Government officials and economic experts praised a new decision by the Iraqi cabinet's economic committee to increase the reserves of the Iraqi Industrial Bank from 25 billion to 150 billion dinars.
The committee reached an agreement on the decision during its 21st session on Tuesday (August 9th). According to a statement released by committee members, the infusion of capital aims to revitalize the country's industrial sector and stimulate the national economy.
The statement said the committee would issue instructions to facilitate the process of granting loans to the private sector and to guarantee the repayment of loans.
"We need to see the specialized banks going back to work," said Mudher Mohammad Salih, an adviser at the Iraqi Central Bank. "But their return would only be possible with good capital to spur the industrial activity into operation again."
Salih told Mawtani that Iraq now has 30,000 industrial projects, such as government factories or companies, which used to employ about 800,000 people. However, most of these companies have no capital and ceased operation.
"Here, the importance of increasing the Iraqi Industrial Bank's capital becomes clear in terms of employment of the workforce, in addition to the positive effects on other aspects of the industrial sector," Salih said.
Located in Baghdad, the Iraqi Industrial Bank is a government institution that has provided loans since 1941 to the country's industrial sector and subsidized various projects across the nation. It has branches in most Iraqi provinces.
However, most of the industrial factories in Baghdad and other provinces are currently idle and in need of financing, said Salman al-Musawi, a member of the Iraqi parliament's economic and investment committee.
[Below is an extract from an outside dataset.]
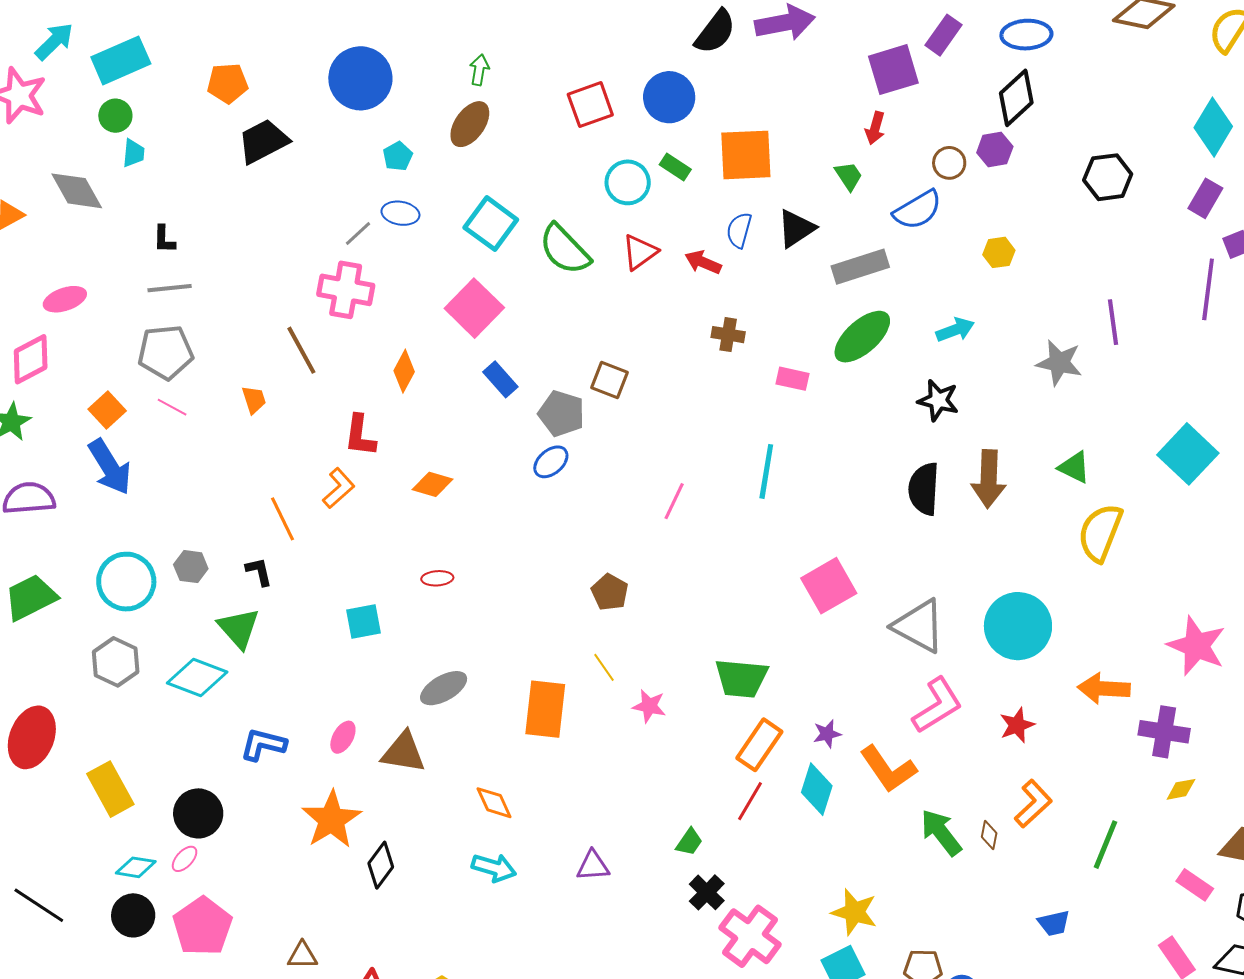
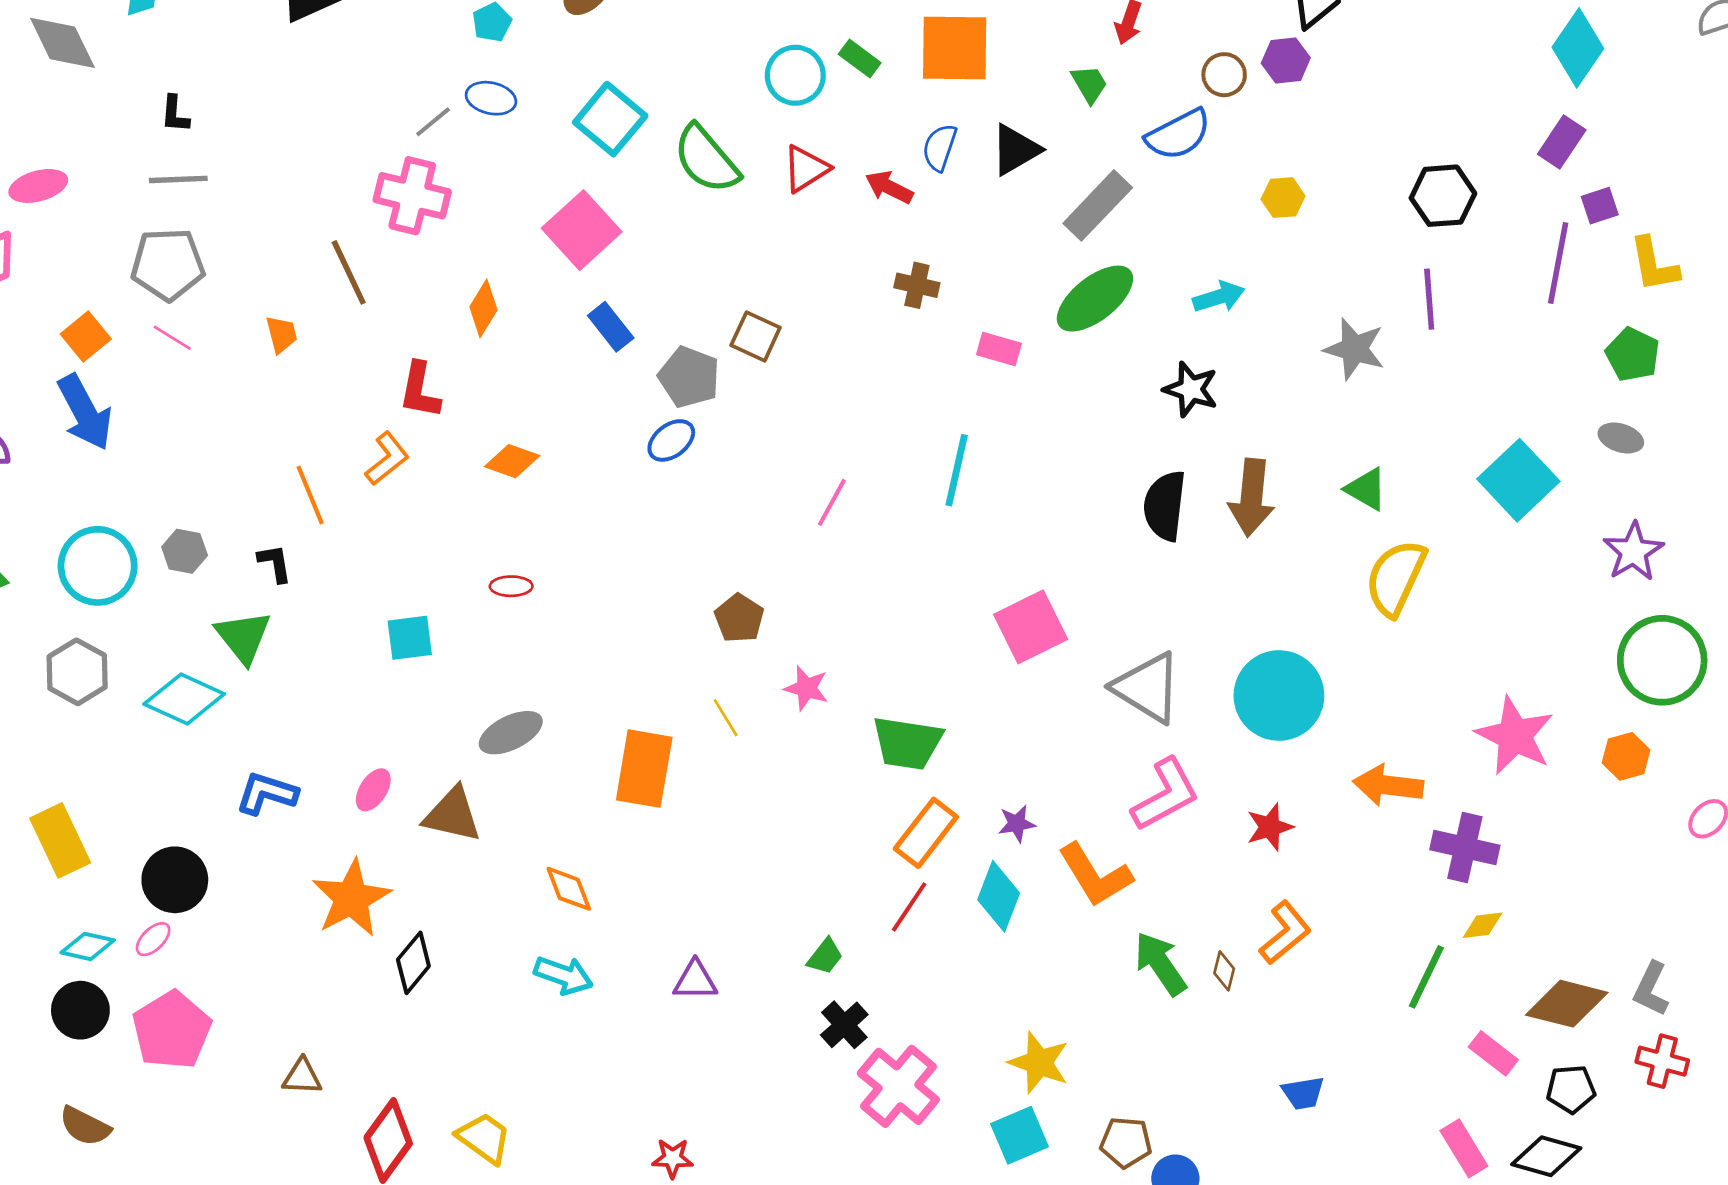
black hexagon: (1108, 177) -> (1443, 196), moved
gray rectangle: (860, 267) -> (1098, 205), turned -32
pink star: (649, 706) -> (806, 688), moved
green line: (1105, 845) -> (1426, 977), moved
He added that the increase in the bank's capital and lending power will greatly help in reviving these factories and the industrial sector as a whole.
"We had suggested that the increase be 300 billion dinars, but approval was given to 150 billion dinars only. However, we hope we can reach the desired increase soon," al-Musawi told Mawtani.
"We have the complementary budget for next year, and there are increases in oil prices. An idea was also suggested for the investment of 20% of the surplus coming from oil prices and oil production to support the industry," he said.
Economic expert Majid al-Soory said the Industrial Bank badly needs the cash infusion, "but this increase is too little for a development-oriented bank".
"According to the plans drafted by the Central Bank, it is likely to raise the capital of all development banks to 250 billion dinars next year," al-Soory told Mawtani.
He also called for an increase in capital for all of the country's development banks in order to implement the government's projects and boost the private industrial sector, maintaining that such enhanced development will encourage foreign investment.
"It is possible these funds will bring in five or six times their amounts in Arab and foreign investments."